• Task to carry out
Look through the records below and collect all lines that hold the string "scroll".

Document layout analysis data
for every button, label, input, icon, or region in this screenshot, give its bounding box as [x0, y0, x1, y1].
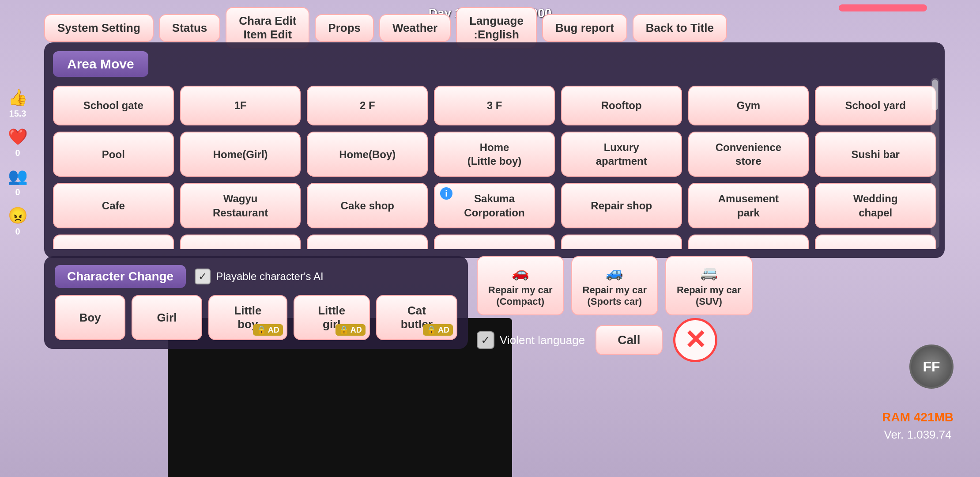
char-girl-button[interactable]: Girl	[132, 295, 202, 340]
location-cafe[interactable]: Cafe	[53, 183, 174, 228]
location-partial3[interactable]	[307, 235, 428, 249]
ram-info-area: RAM 421MB Ver. 1.039.74	[882, 410, 954, 442]
location-repair-shop[interactable]: Repair shop	[561, 183, 682, 228]
bottom-right-panel: ✓ Violent language Call ✕	[477, 318, 717, 362]
props-button[interactable]: Props	[315, 14, 374, 42]
suv-car-icon: 🚐	[700, 264, 718, 281]
lock-icon-cat-butler: 🔒 AD	[423, 324, 453, 336]
char-little-boy-button[interactable]: Little boy 🔒 AD	[208, 295, 287, 340]
location-1f[interactable]: 1F	[180, 86, 301, 125]
lock-icon-little-girl: 🔒 AD	[335, 324, 366, 336]
location-cake-shop[interactable]: Cake shop	[307, 183, 428, 228]
close-button[interactable]: ✕	[673, 318, 717, 362]
location-amusement-park[interactable]: Amusementpark	[688, 183, 809, 228]
compact-car-icon: 🚗	[512, 264, 529, 281]
location-wagyu-restaurant[interactable]: WagyuRestaurant	[180, 183, 301, 228]
repair-suv-label: Repair my car(SUV)	[677, 284, 741, 307]
ff-button[interactable]: FF	[909, 344, 954, 389]
ai-checkbox-label: Playable character's AI	[216, 270, 323, 283]
location-partial1[interactable]	[53, 235, 174, 249]
area-move-panel: Area Move School gate 1F 2 F 3 F Rooftop…	[44, 42, 945, 258]
social-people: 👥 0	[8, 167, 28, 197]
location-partial7[interactable]	[815, 235, 936, 249]
bug-report-button[interactable]: Bug report	[542, 14, 627, 42]
repair-compact-button[interactable]: 🚗 Repair my car(Compact)	[477, 256, 564, 315]
scroll-bar[interactable]	[931, 78, 939, 249]
location-school-yard[interactable]: School yard	[815, 86, 936, 125]
social-sidebar: 👍 15.3 ❤️ 0 👥 0 😠 0	[0, 88, 35, 237]
lock-icon-little-boy: 🔒 AD	[253, 324, 283, 336]
weather-button[interactable]: Weather	[379, 14, 451, 42]
location-pool[interactable]: Pool	[53, 132, 174, 177]
char-little-girl-button[interactable]: Little girl 🔒 AD	[294, 295, 370, 340]
car-repair-area: 🚗 Repair my car(Compact) 🚙 Repair my car…	[477, 256, 753, 315]
location-home-boy[interactable]: Home(Boy)	[307, 132, 428, 177]
violent-language-area: ✓ Violent language	[477, 331, 585, 349]
version-text: Ver. 1.039.74	[882, 428, 954, 442]
social-like: 👍 15.3	[8, 88, 28, 119]
location-2f[interactable]: 2 F	[307, 86, 428, 125]
heart-count: 0	[15, 148, 20, 158]
location-wedding-chapel[interactable]: Weddingchapel	[815, 183, 936, 228]
area-move-title: Area Move	[53, 51, 148, 77]
violent-language-checkbox[interactable]: ✓	[477, 331, 494, 349]
location-partial2[interactable]	[180, 235, 301, 249]
heart-icon: ❤️	[8, 128, 28, 146]
location-partial5[interactable]	[561, 235, 682, 249]
social-angry: 😠 0	[8, 206, 28, 237]
location-partial6[interactable]	[688, 235, 809, 249]
location-sakuma-corporation[interactable]: i SakumaCorporation	[434, 183, 555, 228]
social-heart: ❤️ 0	[8, 128, 28, 158]
people-count: 0	[15, 187, 20, 197]
angry-count: 0	[15, 227, 20, 237]
close-icon: ✕	[684, 327, 706, 353]
ai-checkbox[interactable]: ✓	[195, 269, 211, 284]
back-to-title-button[interactable]: Back to Title	[633, 14, 727, 42]
ram-text: RAM 421MB	[882, 410, 954, 424]
repair-compact-label: Repair my car(Compact)	[488, 284, 553, 307]
repair-sports-button[interactable]: 🚙 Repair my car(Sports car)	[571, 256, 659, 315]
like-icon: 👍	[8, 88, 28, 107]
character-buttons: Boy Girl Little boy 🔒 AD Little girl 🔒 A…	[55, 295, 457, 340]
character-change-title: Character Change	[55, 265, 186, 288]
location-home-little-boy[interactable]: Home(Little boy)	[434, 132, 555, 177]
area-move-grid: School gate 1F 2 F 3 F Rooftop Gym Schoo…	[53, 86, 936, 249]
like-count: 15.3	[9, 109, 26, 119]
violent-language-label: Violent language	[500, 333, 585, 347]
character-change-panel: Character Change ✓ Playable character's …	[44, 256, 468, 349]
repair-suv-button[interactable]: 🚐 Repair my car(SUV)	[665, 256, 753, 315]
char-cat-butler-button[interactable]: Cat butler 🔒 AD	[376, 295, 457, 340]
system-setting-button[interactable]: System Setting	[44, 14, 154, 42]
location-luxury-apartment[interactable]: Luxuryapartment	[561, 132, 682, 177]
angry-icon: 😠	[8, 206, 28, 225]
status-button[interactable]: Status	[159, 14, 220, 42]
location-police-station[interactable]: Police station	[434, 235, 555, 249]
scroll-thumb	[932, 80, 938, 110]
ai-checkbox-area: ✓ Playable character's AI	[195, 269, 323, 284]
character-change-header: Character Change ✓ Playable character's …	[55, 265, 457, 288]
char-boy-button[interactable]: Boy	[55, 295, 125, 340]
location-sushi-bar[interactable]: Sushi bar	[815, 132, 936, 177]
people-icon: 👥	[8, 167, 28, 186]
location-convenience-store[interactable]: Conveniencestore	[688, 132, 809, 177]
location-3f[interactable]: 3 F	[434, 86, 555, 125]
location-rooftop[interactable]: Rooftop	[561, 86, 682, 125]
location-home-girl[interactable]: Home(Girl)	[180, 132, 301, 177]
repair-sports-label: Repair my car(Sports car)	[583, 284, 647, 307]
call-button[interactable]: Call	[596, 325, 662, 355]
location-gym[interactable]: Gym	[688, 86, 809, 125]
sports-car-icon: 🚙	[606, 264, 623, 281]
location-school-gate[interactable]: School gate	[53, 86, 174, 125]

• Solution to the problem
scroll-bar[interactable]	[931, 78, 939, 249]
scroll-thumb	[932, 80, 938, 110]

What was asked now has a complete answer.